Thank you for replying!

> This problem was never reported a single time on our Zulip or by email

This shouldn't be surprising; the CLA requirement drives away contributors before their first contribution. Like me. I saw no point in a person who hasn't made any contributions petitioning you for a policy change. This phenomenon is one of the insidious effects of policies which ward off contributors before they make their first contribution.
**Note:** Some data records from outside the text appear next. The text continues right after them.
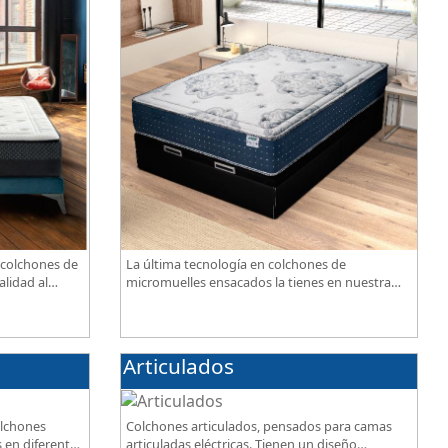
 colchones de
La última tecnología en colchones de
alidad al
micromuelles ensacados la tienes en nuestra
tienda, necesitas saber ¿qué son los
micromuelles?
Articulados
olchones
Colchones articulados, pensados para camas
 en diferentes
articuladas eléctricas. Tienen un diseño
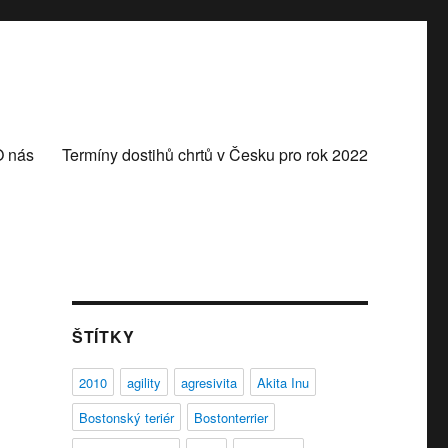
O nás
Termíny dostihů chrtů v Česku pro rok 2022
ŠTÍTKY
2010
agility
agresivita
Akita Inu
Bostonský teriér
Bostonterrier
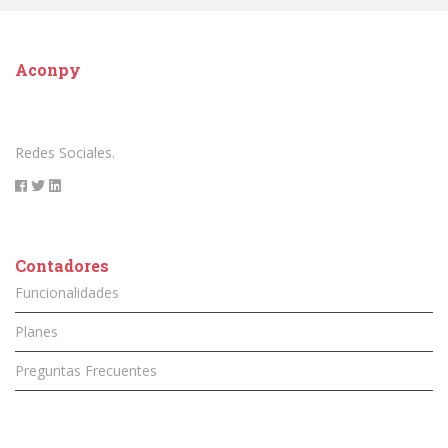
Aconpy
Redes Sociales.
Contadores
Funcionalidades
Planes
Preguntas Frecuentes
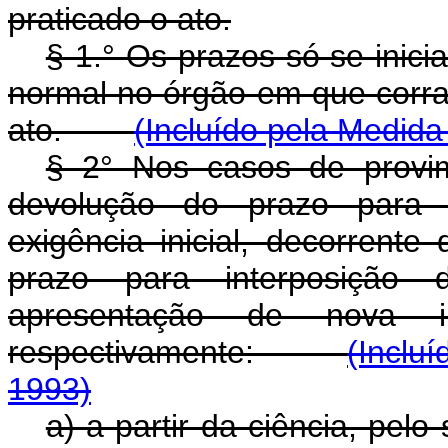
praticado o ato.
§ 1.° Os prazos só se inic
normal no órgão em que corra
ato.
(Incluído pela Medida
§ 2° Nos casos de provim
devolução do prazo para
exigência inicial, decorrente
prazo para interposição 
apresentação de nova i
respectivamente:
(Inclu
1993)
a) a partir da ciência, pelo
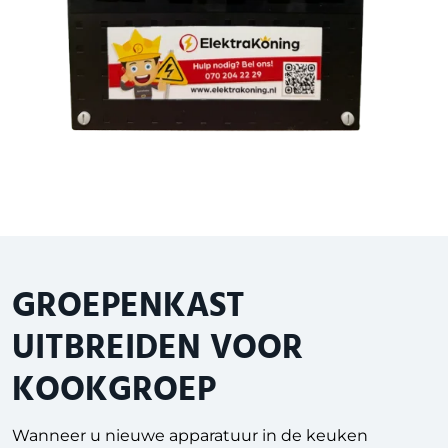
GROEPENKAST
UITBREIDEN VOOR
KOOKGROEP
Wanneer u nieuwe apparatuur in de keuken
A lot of us fell for CLAs when they were new and shiny. By now we've all seen way too many examples of people getting screwed by them. Fool me once, fool me twice... https://drewdevault.com/2023/07/04/Dont-sign-a-CLA-2.html

Using artificial pijul dependency arcs as CLA acknowledgements is certainly cute. But frankly, for legal matters, something that can't be misinterpreted like a `Developer-Certificate-of-Origin:` header is probably a better idea. By the way, have you noticed that `pijul git` import loses some of the git headers, like `Committer` and `CommitterDate`? Also, importing a large repo has exposed what appears to be some significantly superlogarithmic-time behaviors in `pijul record`.

> in the case of an evolution of the license

I think you should try to let go of the idea of "evolving the license" of an open source project that invites contributions.

If you want to go the sqlite route that is absolutely fine; honestly pijul is one of the few pieces of software that is (after accounting for younger age) on the same level of sophistication as sqlite. Just explain that your project, like sqlite, is open source but not soliciting contributions.

I think that with the CLA requirement you have effectively made this choice -- but in the way which maximizes the number of people annoyed: both the people who get triggered by any mention of the GNU project as well as the people who support its goals! This is quite a neat trick to pull off, although I fear it was unintentional.

> like applying linter fixes without understanding any of the code

Yeah I saw that PR, which was obnoxious for other reasons as well. Bravo to you and felix91gr for being so polite in your responses.

pmeunier · 2024-02-22T12:03:48 1708603428

First, thanks for the patient and kind advice. This is so rare I didn't even know you were allowed to talk like that online.

> I think you should try to let go of the idea of "evolving the license" of an open source project that invites contributions.

Yes, this is becoming clearer now, but wasn't for a long time, since choosing any license on a complicated tool like this one, which few people fully understand, inevitably sparks discussions on the license, because if you got to say something, it is easier to discuss than commutativity, pushouts (hard-core theory), Sanakirja, endianness (hard-core practice).

> This is quite a neat trick to pull off, although I fear it was unintentional.

;-)

> Yeah I saw that PR

There were many: a single one wouldn't have changed my mind. And many more on what projects/topics/software I should be interested in.